I’ve always been able to respect the fiscal differences between liberal and conservative ideology. The core of each argument has a solid base, the end state is nearly always the same. The main difference between the two ideologies is the means by which we reach that end state and within that debate a lot of good compromise and good policy can be made.
Where I get nearly tyrannical in my opposition to conservatives is in the “culture war.”

The election of Bush, particularly in 2004, drove me near crazy. And the reason for my rabid hatred of him has in its foundation the people who elected him and why, at least those voting for him based on the “cultural” issues.

From Salon (apologies if you can’t see the entire article; I’m never sure what is and isn’t accessible on Salon for those not subscribed):

The culture war: It's back!

The culture war is driven by resentment, on the one hand, and crude identification, on the other. Resentment of "elites," "Washington insiders" and overeducated coastal snobs goes hand in hand with an unreflective, emotional identification with candidates who "are just like me." Large numbers of Americans voted for Bush because he seemed like a regular guy, someone you'd want to have a beer with. As Thomas Frank argued in "What's the Matter With Kansas," ideology also played a role. As hard-line "moral values" exponent and former GOP presidential candidate Gary Bauer told the New York Times, "Joe Six-Pack doesn't understand why the world and his culture are changing and why he doesn't have a say in it." The GOP appealed to Joe Six-Pack by harping on cultural issues like the "three Gs," gods, guns and gays.

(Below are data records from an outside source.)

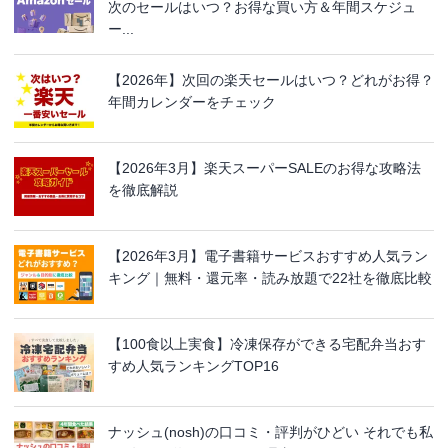
次のセールはいつ？お得な買い方＆年間スケジュ
ー...
【2026年】次回の楽天セールはいつ？どれがお得？
年間カレンダーをチェック
【2026年3月】楽天スーパーSALEのお得な攻略法
を徹底解説
【2026年3月】電子書籍サービスおすすめ人気ラン
キング｜無料・還元率・読み放題で22社を徹底比較
【100食以上実食】冷凍保存ができる宅配弁当おす
すめ人気ランキングTOP16
ナッシュ(nosh)の口コミ・評判がひどい それでも私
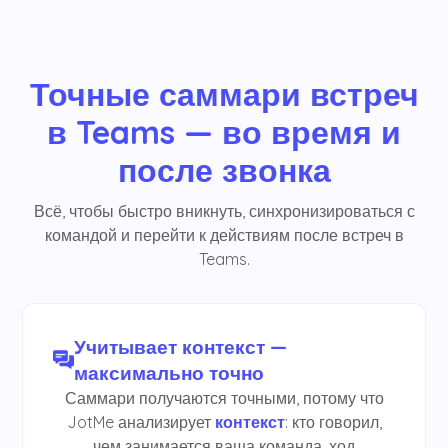
Точные саммари встреч
в Teams — во время и
после звонка
Всё, чтобы быстро вникнуть, синхронизироваться с
командой и перейти к действиям после встреч в
Teams.
Учитывает контекст —
максимально точно
Саммари получаются точными, потому что
JotMe анализирует
контекст
: кто говорил,
чем занимается ваша команда, ход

It’s this “just like me” identification that so gets to me. Because it’s not just that they want their president to be just like them. Then want all of us to be just like them. And I don’t want to be just like them. I don’t want to take away their rights or abilities to be whatever it is they want to be. But I emphatically do not want that for myself. So when they vote in someone just like them, it’s for the underlying purpose, I suspect, to make us all the same. Joe Six-Pack has every say in the changing culture. It’s just that I don’t want to listen to him. I don’t want to live like him. I want to protect his right to live whatever way he chooses, but I’m not Joe Six-Pack. I’m more Susie Oenophile.

Turn on the television and there are plenty of wholesome programming for their kids and families. What they hate is that they want their HBO and keep it clean too. No. I want my raunchy shows on HBO and I’m willing to pay for it. I want edgier content, but I don’t expect to see it on the networks. That’s why I have cable. Go rail against the cable companies if you don’t like the way they package their programs (trust me, I could do without paying for Toon Disney and Blues Clues or whatever). But don’t rail against my culture as there’s plenty of room on cable for all of us.

Don’t like wine-drinking, latte-sipping, educated coastal types? Then stay in Kansas and stay out of my way. ‘Cause I like cuisine, fine wines, extensive and exotic travel, literary classics and writers that make me think, a film/television culture that pushes the envelope, gays, and the right to do whatever I want with my uterus. And my having that takes nothing away from the culture warriors’ lives unless they themselves let it. And if they do allow it, obviously they didn’t want it all that badly to begin with.

I want a president who is smarter, more experienced in how to use those smarts, and who has a broader vision of the world than just me, just Joe Six-Pack, or just anyone. I don’t want a president “just like me.” I’m not fit to run the country and neither are the majority of Americans.